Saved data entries
■ ■ ■ ■ ■ ■ ■

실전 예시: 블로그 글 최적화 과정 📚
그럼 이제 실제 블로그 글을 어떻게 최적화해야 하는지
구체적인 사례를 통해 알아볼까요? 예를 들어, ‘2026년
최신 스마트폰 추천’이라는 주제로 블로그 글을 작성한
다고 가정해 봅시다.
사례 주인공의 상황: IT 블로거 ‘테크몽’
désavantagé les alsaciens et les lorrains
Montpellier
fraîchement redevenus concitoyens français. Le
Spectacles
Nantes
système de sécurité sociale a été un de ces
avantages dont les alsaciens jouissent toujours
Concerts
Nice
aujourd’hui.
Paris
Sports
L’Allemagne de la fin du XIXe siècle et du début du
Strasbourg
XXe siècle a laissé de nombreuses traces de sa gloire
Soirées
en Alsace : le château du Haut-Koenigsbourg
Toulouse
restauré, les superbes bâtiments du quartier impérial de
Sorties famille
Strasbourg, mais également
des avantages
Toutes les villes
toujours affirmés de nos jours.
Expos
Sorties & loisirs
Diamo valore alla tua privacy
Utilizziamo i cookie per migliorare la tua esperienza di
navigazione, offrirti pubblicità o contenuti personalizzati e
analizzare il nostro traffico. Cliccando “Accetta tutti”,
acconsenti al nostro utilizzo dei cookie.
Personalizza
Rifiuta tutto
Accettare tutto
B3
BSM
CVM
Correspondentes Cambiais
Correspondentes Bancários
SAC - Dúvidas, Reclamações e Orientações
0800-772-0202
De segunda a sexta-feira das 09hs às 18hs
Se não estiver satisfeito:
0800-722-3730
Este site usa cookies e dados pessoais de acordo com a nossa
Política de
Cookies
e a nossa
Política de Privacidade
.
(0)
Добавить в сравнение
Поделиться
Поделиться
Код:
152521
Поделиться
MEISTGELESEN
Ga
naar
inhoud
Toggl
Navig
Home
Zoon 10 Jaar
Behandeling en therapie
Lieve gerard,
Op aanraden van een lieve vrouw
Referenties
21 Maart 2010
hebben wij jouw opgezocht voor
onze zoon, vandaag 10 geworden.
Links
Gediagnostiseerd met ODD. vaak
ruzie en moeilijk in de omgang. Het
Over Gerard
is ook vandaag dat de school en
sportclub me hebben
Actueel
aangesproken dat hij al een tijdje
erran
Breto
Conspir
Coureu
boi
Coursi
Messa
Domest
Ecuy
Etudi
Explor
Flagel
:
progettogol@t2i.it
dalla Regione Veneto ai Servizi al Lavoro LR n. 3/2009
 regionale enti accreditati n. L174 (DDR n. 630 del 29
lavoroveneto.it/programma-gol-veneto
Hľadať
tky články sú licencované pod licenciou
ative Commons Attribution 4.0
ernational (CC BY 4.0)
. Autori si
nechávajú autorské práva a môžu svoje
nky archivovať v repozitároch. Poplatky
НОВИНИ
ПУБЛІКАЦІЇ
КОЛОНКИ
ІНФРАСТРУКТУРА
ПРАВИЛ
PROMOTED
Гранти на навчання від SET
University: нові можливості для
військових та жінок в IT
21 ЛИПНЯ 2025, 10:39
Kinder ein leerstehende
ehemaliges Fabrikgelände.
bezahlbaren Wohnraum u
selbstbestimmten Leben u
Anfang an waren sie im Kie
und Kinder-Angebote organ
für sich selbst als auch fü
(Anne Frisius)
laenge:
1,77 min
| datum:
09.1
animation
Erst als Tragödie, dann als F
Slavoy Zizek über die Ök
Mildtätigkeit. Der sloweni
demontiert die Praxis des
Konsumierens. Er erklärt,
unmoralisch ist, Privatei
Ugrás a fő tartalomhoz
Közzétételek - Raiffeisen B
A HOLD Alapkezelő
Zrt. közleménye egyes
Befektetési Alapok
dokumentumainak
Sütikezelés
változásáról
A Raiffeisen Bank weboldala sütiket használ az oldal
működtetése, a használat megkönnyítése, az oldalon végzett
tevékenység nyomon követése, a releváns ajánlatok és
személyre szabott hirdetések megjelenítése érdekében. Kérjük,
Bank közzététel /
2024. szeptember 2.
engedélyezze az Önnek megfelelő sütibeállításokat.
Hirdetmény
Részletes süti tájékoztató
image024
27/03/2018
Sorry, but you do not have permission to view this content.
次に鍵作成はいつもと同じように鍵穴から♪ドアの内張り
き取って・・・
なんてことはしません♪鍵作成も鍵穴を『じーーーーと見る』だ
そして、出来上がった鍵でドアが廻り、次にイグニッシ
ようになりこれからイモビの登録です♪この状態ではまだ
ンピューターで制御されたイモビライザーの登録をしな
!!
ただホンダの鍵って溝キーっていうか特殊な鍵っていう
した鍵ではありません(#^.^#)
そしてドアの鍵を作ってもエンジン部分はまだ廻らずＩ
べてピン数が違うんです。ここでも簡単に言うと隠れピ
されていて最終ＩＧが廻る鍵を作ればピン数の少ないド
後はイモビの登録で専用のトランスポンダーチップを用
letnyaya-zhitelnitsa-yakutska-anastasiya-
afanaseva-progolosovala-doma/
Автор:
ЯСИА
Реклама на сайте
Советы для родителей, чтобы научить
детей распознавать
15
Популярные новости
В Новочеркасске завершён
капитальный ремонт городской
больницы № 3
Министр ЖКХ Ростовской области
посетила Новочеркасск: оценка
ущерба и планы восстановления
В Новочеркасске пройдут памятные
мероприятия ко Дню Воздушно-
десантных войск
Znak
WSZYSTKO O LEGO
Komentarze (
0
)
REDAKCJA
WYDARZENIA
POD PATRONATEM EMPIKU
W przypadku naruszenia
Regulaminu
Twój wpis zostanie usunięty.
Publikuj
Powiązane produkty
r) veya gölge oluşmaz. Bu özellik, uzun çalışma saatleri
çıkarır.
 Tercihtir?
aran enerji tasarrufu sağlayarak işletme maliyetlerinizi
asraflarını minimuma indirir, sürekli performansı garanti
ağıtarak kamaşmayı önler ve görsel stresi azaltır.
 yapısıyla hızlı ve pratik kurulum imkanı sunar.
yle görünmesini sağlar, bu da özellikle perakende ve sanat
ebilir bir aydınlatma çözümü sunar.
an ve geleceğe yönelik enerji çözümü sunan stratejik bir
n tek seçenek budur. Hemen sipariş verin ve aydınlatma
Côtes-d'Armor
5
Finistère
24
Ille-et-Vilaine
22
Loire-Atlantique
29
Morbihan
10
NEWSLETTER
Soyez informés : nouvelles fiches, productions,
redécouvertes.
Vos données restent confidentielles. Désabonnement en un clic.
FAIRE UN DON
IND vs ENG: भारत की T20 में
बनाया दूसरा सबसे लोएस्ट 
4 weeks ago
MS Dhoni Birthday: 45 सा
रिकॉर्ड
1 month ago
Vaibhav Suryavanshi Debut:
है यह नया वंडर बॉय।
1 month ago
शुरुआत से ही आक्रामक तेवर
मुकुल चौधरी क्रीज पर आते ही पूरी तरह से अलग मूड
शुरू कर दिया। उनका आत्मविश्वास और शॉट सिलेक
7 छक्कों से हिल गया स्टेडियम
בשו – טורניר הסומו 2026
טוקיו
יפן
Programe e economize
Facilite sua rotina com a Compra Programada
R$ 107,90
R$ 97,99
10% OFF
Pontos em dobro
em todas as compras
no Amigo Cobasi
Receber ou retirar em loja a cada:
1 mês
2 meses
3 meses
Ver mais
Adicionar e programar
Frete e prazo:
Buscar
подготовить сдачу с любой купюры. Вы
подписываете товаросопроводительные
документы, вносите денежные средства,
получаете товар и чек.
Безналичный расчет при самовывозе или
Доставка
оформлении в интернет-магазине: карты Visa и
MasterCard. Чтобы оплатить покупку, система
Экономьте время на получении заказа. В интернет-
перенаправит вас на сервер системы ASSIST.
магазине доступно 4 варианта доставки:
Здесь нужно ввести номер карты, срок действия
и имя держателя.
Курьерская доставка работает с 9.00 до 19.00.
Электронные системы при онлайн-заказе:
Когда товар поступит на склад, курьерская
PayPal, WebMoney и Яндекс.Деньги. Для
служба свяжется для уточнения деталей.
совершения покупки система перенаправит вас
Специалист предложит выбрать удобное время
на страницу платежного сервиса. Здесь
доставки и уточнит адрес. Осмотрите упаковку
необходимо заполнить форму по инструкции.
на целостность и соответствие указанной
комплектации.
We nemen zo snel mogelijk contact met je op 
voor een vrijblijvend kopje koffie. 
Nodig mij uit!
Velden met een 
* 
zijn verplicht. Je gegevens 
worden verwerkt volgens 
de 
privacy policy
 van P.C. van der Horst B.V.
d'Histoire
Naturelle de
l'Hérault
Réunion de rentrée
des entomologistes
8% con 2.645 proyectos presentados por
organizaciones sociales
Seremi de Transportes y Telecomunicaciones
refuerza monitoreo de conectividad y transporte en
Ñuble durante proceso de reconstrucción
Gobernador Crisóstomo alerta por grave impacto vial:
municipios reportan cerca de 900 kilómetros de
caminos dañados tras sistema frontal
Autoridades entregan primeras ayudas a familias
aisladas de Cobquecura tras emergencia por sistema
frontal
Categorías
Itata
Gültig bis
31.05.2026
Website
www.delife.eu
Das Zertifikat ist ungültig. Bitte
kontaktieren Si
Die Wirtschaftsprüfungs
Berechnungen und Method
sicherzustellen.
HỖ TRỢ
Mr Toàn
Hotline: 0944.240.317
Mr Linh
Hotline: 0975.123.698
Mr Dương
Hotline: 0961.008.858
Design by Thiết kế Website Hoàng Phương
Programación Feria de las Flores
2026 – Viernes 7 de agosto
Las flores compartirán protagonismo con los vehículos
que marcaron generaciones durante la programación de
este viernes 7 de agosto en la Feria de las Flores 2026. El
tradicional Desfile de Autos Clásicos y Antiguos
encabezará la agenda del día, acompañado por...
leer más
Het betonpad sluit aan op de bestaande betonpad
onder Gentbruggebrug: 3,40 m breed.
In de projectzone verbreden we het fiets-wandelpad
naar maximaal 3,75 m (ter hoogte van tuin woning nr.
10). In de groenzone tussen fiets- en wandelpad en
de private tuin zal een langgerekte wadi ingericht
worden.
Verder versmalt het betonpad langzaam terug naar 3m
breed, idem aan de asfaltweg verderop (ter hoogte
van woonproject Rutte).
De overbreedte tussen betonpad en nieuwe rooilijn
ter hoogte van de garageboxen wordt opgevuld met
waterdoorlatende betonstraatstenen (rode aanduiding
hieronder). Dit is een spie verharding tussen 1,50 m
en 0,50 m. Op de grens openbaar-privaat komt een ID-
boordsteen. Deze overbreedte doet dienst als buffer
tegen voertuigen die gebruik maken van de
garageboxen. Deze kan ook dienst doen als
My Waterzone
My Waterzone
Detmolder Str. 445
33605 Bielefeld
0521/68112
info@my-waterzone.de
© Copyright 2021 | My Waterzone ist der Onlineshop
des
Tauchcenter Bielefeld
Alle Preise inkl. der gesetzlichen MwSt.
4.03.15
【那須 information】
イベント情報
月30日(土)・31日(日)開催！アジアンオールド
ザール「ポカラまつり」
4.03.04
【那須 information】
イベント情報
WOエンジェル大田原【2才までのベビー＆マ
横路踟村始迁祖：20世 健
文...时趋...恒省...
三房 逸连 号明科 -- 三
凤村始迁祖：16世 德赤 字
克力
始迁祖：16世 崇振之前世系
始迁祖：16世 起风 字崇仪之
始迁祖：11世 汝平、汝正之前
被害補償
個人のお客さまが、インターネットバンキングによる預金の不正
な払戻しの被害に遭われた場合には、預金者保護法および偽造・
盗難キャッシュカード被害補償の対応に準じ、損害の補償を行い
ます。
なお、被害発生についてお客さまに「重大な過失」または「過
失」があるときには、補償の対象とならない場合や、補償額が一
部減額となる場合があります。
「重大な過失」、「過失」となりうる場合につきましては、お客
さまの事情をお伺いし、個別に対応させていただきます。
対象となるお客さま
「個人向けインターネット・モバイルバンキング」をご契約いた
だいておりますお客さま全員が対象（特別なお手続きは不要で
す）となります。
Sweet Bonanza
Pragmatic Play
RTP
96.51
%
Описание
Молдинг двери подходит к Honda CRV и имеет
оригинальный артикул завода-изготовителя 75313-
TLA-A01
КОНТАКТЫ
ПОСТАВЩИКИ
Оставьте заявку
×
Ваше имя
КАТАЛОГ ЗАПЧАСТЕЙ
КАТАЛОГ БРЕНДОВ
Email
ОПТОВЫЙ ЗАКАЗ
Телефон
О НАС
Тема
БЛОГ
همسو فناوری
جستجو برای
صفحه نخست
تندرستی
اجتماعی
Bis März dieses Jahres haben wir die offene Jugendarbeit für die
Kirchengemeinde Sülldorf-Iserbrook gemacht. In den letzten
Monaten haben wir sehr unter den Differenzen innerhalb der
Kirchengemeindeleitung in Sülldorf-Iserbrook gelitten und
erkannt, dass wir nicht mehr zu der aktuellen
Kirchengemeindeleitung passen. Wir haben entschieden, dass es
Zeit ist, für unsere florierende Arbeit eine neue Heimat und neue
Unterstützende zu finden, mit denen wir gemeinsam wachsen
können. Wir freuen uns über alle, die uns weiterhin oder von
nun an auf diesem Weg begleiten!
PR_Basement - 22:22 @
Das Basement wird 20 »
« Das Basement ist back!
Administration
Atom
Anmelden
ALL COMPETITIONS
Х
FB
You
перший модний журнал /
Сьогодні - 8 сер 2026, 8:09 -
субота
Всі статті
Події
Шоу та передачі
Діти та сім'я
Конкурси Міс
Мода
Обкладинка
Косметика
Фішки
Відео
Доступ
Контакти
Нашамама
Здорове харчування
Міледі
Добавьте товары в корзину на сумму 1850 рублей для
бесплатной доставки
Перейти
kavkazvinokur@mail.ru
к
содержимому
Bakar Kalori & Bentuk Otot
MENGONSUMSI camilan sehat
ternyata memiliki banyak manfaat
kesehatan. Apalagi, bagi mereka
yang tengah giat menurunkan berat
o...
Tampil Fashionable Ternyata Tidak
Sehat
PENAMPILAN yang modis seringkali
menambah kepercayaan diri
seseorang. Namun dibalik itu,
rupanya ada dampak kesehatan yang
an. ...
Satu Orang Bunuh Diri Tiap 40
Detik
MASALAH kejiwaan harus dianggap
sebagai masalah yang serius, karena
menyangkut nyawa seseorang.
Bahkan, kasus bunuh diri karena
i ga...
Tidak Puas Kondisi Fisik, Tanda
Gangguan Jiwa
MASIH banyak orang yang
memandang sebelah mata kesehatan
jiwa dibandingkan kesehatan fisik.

■ ■ ■ ■ ■ ■ ■

» **Your goal**
Your task is to quote, without any alteration, the lines running from the top of the records to the line that holds "analizzare il nostro", both included.

» **Expected answer**
실전 예시: 블로그 글 최적화 과정 📚
그럼 이제 실제 블로그 글을 어떻게 최적화해야 하는지
구체적인 사례를 통해 알아볼까요? 예를 들어, ‘2026년
최신 스마트폰 추천’이라는 주제로 블로그 글을 작성한
다고 가정해 봅시다.
사례 주인공의 상황: IT 블로거 ‘테크몽’
désavantagé les alsaciens et les lorrains
Montpellier
fraîchement redevenus concitoyens français. Le
Spectacles
Nantes
système de sécurité sociale a été un de ces
avantages dont les alsaciens jouissent toujours
Concerts
Nice
aujourd’hui.
Paris
Sports
L’Allemagne de la fin du XIXe siècle et du début du
Strasbourg
XXe siècle a laissé de nombreuses traces de sa gloire
Soirées
en Alsace : le château du Haut-Koenigsbourg
Toulouse
restauré, les superbes bâtiments du quartier impérial de
Sorties famille
Strasbourg, mais également
des avantages
Toutes les villes
toujours affirmés de nos jours.
Expos
Sorties & loisirs
Diamo valore alla tua privacy
Utilizziamo i cookie per migliorare la tua esperienza di
navigazione, offrirti pubblicità o contenuti personalizzati e
analizzare il nostro traffico. Cliccando “Accetta tutti”,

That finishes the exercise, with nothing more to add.